The woman's dark eyes flashed at the suggestion that she was hiding something from them. "Dere be no catch. De sea has been corrupted for many years, untended, un-cared-for. But now I am putting everyt'ing right. I bind no one who does not bind demself willingly. And dose who fulfill deir obligations are set free. 'Tis only dose who take for demself and do not do deir part dat are cursed. Dey bring de curse upon demself."

The tension that had been building in Will's face seemed to finally lessen. "I'm really free?"

He laid his hand on his chest, feeling the scar where his heart was removed.

Tia Dalma looked at him with almost a tender expression. "It will be returned to you. If your love be fait'ful to you, you will live out your nat'ral life wit her, and den, when you are old and your children and grandchildren be grown, de Dutchman will come for you bot, to take you across the horizon togeder." She paused and her voice became stern again. "But if she leave you…"

Elizabeth answered fiercely. "There's no danger of that."

The goddess turned to Elizabeth and looked at her appraisingly. "No. I tink you bot know now what you truly want. Your hearts are no longer divided." She smiled and nodded. "You will live in peace." And with that, she stepped back into the shadows and disappeared.

Elizabeth and Will stood peering out into the darkness for several moments trying to process everything that had just happened. Then Will grabbed Elizabeth forcefully by the waist. He spun her around, and she was surprised to see the intensity of his expression. He kissed her powerfully and deeply, and when they parted, he was smiling – no grinning – from ear to ear.

"I think I shall do that every night for the rest of my life."

"A life that will now be significantly shorter than it was to be yesterday."

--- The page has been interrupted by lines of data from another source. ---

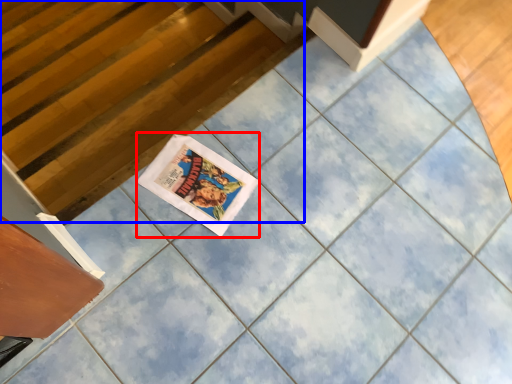 Question: Which object appears farthest to the camera in this image, comic book (highlighted by a red box) or stairwell (highlighted by a blue box)?

Choices:
 (A) comic book
 (B) stairwell

Answer: (B) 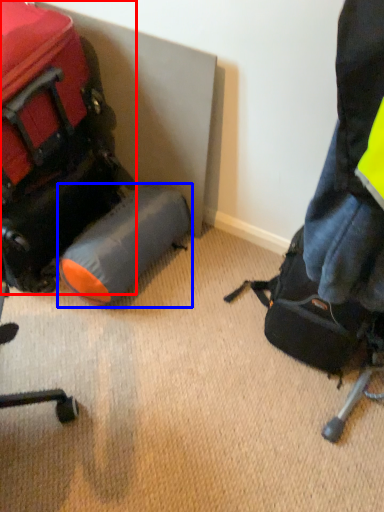 Question: Which object appears closest to the camera in this image, luggage and bags (highlighted by a red box) or luggage (highlighted by a blue box)?

Choices:
 (A) luggage and bags
 (B) luggage

Answer: (A) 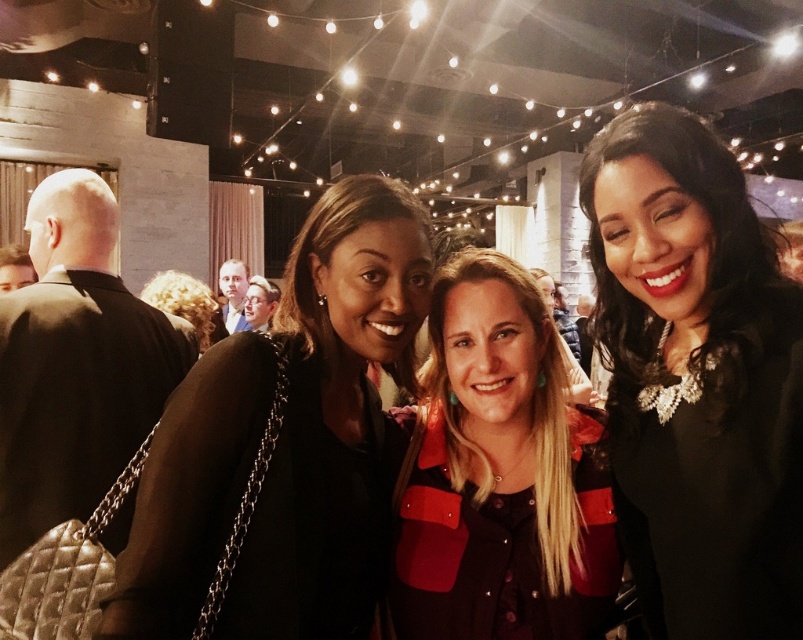 You are a photographer at the event and want to ensure that the black shiny necklace at upper right and the matte black jacket at center are both visible in the photo. Given their sizes, which object might require you to zoom in more to capture details?

The black shiny necklace at upper right is thinner than the matte black jacket at center, so you might need to zoom in more on the black shiny necklace at upper right to capture its details.

You are at a party and want to hand a gift to the person wearing the matte black jacket at left. You are currently standing 20 feet away from them. Can you throw the gift directly to them without it going past them?

The distance between you and the matte black jacket at left is 20 feet, but the objects description states they are 31.88 inches apart. This seems contradictory. Please clarify the distance.

You are at a party and want to find the black shiny necklace at upper right. According to the scene, where exactly is it positioned?

The black shiny necklace at upper right is located at point 0.594 on the horizontal axis and 0.868 on the vertical axis. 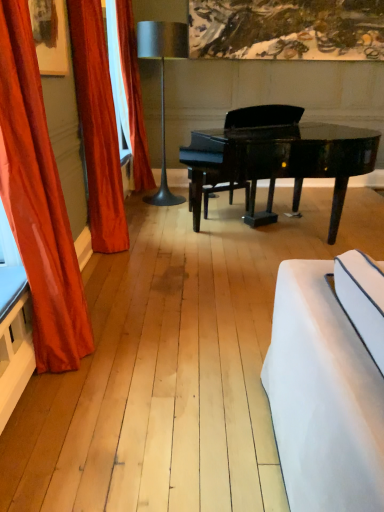 Question: Is satin orange curtain at left, which is the third curtain in back-to-front order, behind metallic gray floor lamp at center?

Choices:
 (A) yes
 (B) no

Answer: (B)

Question: Does satin orange curtain at left, the 1th curtain positioned from the front, have a greater height compared to metallic gray floor lamp at center?

Choices:
 (A) no
 (B) yes

Answer: (A)

Question: Is there a large distance between satin orange curtain at left, the 1th curtain positioned from the front, and metallic gray floor lamp at center?

Choices:
 (A) no
 (B) yes

Answer: (B)

Question: Can you confirm if satin orange curtain at left, which is the third curtain in back-to-front order, is positioned to the left of metallic gray floor lamp at center?

Choices:
 (A) no
 (B) yes

Answer: (B)

Question: From a real-world perspective, is satin orange curtain at left, which is the third curtain in back-to-front order, located beneath metallic gray floor lamp at center?

Choices:
 (A) yes
 (B) no

Answer: (A)

Question: Is glossy black piano at center taller or shorter than orange velvet curtain at left, the 3th curtain in the front-to-back sequence?

Choices:
 (A) short
 (B) tall

Answer: (A)

Question: Considering their positions, is glossy black piano at center located in front of or behind orange velvet curtain at left, the first curtain when ordered from back to front?

Choices:
 (A) front
 (B) behind

Answer: (A)

Question: Considering the positions of glossy black piano at center and orange velvet curtain at left, the 3th curtain in the front-to-back sequence, in the image, is glossy black piano at center wider or thinner than orange velvet curtain at left, the 3th curtain in the front-to-back sequence,?

Choices:
 (A) wide
 (B) thin

Answer: (A)

Question: Does point (342, 131) appear closer or farther from the camera than point (120, 33)?

Choices:
 (A) closer
 (B) farther

Answer: (B)

Question: Looking at the image, does satin orange curtain at left, the 1th curtain positioned from the front, seem bigger or smaller compared to glossy black piano at center?

Choices:
 (A) small
 (B) big

Answer: (A)

Question: In the image, is satin orange curtain at left, which is the third curtain in back-to-front order, positioned in front of or behind glossy black piano at center?

Choices:
 (A) behind
 (B) front

Answer: (B)

Question: Is satin orange curtain at left, which is the third curtain in back-to-front order, taller or shorter than glossy black piano at center?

"Elizabeth, immortality means nothing without you. I would rather spend one lifetime with you than face all eternity on the sea alone."

"I'm glad you feel that way. Because even one lifetime without you is far too long."

As the couple continued whispered affirmations of their love between passionate kisses, they failed to notice the small boy creeping away from his hiding place at the door of the patio.